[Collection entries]
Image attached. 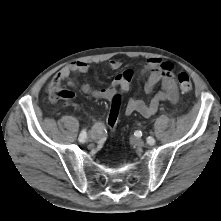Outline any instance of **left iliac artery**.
Masks as SVG:
<instances>
[{
	"label": "left iliac artery",
	"instance_id": "left-iliac-artery-1",
	"mask_svg": "<svg viewBox=\"0 0 221 221\" xmlns=\"http://www.w3.org/2000/svg\"><path fill=\"white\" fill-rule=\"evenodd\" d=\"M152 140H153L152 137H148L147 138V143L150 144V145H153V141Z\"/></svg>",
	"mask_w": 221,
	"mask_h": 221
}]
</instances>
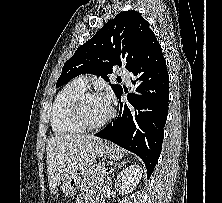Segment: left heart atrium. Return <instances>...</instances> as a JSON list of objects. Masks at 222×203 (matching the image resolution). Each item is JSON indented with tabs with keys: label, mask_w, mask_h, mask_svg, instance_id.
<instances>
[{
	"label": "left heart atrium",
	"mask_w": 222,
	"mask_h": 203,
	"mask_svg": "<svg viewBox=\"0 0 222 203\" xmlns=\"http://www.w3.org/2000/svg\"><path fill=\"white\" fill-rule=\"evenodd\" d=\"M103 99L107 102V104L110 106V98L108 96L103 97Z\"/></svg>",
	"instance_id": "left-heart-atrium-1"
}]
</instances>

[Task statement] Could you write out exactly the lines running from the one with "Segment: left heart" through the last line of the data above, both ends kept, and omit any picture?

[Written reply]
Segment: left heart atrium. Return <instances>...</instances> as a JSON list of objects. Masks at 222×203 (matching the image resolution). Each item is JSON indented with tabs with keys: label, mask_w, mask_h, mask_svg, instance_id.
<instances>
[{
	"label": "left heart atrium",
	"mask_w": 222,
	"mask_h": 203,
	"mask_svg": "<svg viewBox=\"0 0 222 203\" xmlns=\"http://www.w3.org/2000/svg\"><path fill=\"white\" fill-rule=\"evenodd\" d=\"M103 99L107 102V104L110 106V98L108 96L103 97Z\"/></svg>",
	"instance_id": "left-heart-atrium-1"
}]
</instances>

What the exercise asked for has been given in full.